Ongeveer vijftien jaren heeft Hendrickje lief en vooral leed met Rembrandt gedeeld. In het jaar zestienhonderd en vier en vijftig, om maar een klein voorbeeld te berde te geven, moet Hendrickje voor de Kerkenraad verschijnen aangezien zij met Rembrandt leeft in ‘hoererij’. Rembrandt zelf ontspringt de dans, ‘De oude weduwnaar’ behoorde uiteraard niet tot het betreffende kerkgenootschap. Altijd en altijd was Hendrickje de klos, de immer voortdurende tegenslagen echter droeg Hendrickje als een volksvorstin, om haar sterker te maken dan welke der krachtige vrouwen dan ook.
Het lot, een, zoals u wellicht weet, weinig tot de verbeelding sprekende figuur, weigert echter hardnekkig Hendrickje genadig te zijn.
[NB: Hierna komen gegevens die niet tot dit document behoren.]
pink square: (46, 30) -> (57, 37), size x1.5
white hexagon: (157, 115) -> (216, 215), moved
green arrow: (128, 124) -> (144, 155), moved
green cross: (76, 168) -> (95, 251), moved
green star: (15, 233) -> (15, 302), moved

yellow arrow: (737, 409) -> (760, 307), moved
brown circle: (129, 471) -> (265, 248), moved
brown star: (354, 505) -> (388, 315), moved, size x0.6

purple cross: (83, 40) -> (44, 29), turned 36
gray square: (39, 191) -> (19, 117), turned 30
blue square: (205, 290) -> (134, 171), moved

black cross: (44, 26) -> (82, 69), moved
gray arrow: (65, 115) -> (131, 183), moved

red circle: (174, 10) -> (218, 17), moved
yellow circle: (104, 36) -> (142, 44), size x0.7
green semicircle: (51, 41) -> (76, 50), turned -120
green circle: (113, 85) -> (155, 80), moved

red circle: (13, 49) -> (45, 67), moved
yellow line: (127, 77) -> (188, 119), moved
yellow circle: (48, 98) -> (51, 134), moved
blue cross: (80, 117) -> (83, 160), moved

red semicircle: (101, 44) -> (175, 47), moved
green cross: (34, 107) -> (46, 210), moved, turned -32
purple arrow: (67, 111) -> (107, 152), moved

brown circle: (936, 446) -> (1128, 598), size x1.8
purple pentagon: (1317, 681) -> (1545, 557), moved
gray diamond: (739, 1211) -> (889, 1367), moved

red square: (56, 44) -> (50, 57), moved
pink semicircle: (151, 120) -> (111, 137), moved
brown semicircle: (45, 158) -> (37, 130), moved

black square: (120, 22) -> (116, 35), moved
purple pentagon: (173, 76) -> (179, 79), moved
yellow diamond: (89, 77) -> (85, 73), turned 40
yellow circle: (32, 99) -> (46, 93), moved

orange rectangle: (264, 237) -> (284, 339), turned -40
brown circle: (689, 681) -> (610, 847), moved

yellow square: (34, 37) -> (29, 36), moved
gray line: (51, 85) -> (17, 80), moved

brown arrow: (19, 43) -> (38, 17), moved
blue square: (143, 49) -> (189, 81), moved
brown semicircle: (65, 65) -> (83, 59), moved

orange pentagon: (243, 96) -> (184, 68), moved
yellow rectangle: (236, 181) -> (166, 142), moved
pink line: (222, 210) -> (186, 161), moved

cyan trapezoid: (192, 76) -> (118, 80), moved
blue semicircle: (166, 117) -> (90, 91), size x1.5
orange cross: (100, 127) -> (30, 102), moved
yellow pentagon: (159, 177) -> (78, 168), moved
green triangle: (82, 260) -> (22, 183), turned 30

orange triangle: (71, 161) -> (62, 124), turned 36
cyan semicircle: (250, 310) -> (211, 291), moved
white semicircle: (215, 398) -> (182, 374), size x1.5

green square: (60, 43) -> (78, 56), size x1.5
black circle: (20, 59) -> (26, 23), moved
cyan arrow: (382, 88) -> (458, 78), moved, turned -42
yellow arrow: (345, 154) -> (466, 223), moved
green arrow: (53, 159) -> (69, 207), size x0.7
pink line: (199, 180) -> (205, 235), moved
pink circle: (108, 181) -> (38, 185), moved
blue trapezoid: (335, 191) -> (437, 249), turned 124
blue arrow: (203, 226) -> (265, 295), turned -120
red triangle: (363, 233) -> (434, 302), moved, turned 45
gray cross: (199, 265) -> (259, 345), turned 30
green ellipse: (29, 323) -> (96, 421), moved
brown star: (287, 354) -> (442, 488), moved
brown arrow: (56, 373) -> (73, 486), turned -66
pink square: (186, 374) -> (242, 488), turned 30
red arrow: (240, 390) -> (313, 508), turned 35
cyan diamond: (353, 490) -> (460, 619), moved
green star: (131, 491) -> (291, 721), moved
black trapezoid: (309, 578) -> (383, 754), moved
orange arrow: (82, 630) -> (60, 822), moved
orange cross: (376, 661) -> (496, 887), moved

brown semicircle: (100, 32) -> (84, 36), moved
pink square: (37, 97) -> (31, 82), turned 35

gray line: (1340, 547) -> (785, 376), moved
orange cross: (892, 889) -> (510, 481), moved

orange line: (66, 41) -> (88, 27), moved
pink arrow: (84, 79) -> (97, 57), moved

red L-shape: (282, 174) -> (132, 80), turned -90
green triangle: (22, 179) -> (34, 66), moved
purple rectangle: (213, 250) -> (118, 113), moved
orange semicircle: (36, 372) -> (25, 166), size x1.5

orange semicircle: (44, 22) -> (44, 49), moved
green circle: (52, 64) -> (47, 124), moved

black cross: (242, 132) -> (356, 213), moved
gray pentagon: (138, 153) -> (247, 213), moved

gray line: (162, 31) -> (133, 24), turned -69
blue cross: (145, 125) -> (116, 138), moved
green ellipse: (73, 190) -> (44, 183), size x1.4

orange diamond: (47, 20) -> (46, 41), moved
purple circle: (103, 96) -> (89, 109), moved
De doodsklokken zullen dan ook spoedig voor Hendrickje luiden, Hendrickje is nog geen veertig jaren oud. In Amsterdam grijpt een pestepidemie ruw om zich heen om ook Hendrickje met de zwarte handen dodelijk te betasten. In de Westerkerk, op de vier en twintigste juli van het jaar onzes heren zestienhonderd en drie en zestig, wordt Hendrickje Stoffels begraven in een door Rembrandt gehuurd graf. Hij geeft haar lichaam aan de aarde prijs voor het verbazingwekkende bedrag van tien gulden en drie stuivers. Hendrickje Stoffels: een hoer van wereldklasse, die de mensheid niets dan goeds heeft gebracht, Moge Hendrickje Stoffels comfortabel rusten in eeuwige vrede, dat is alles wat wij U vragen.
Hendrickje Stoffels,een “vrouw”van wereldklasse.
Juist!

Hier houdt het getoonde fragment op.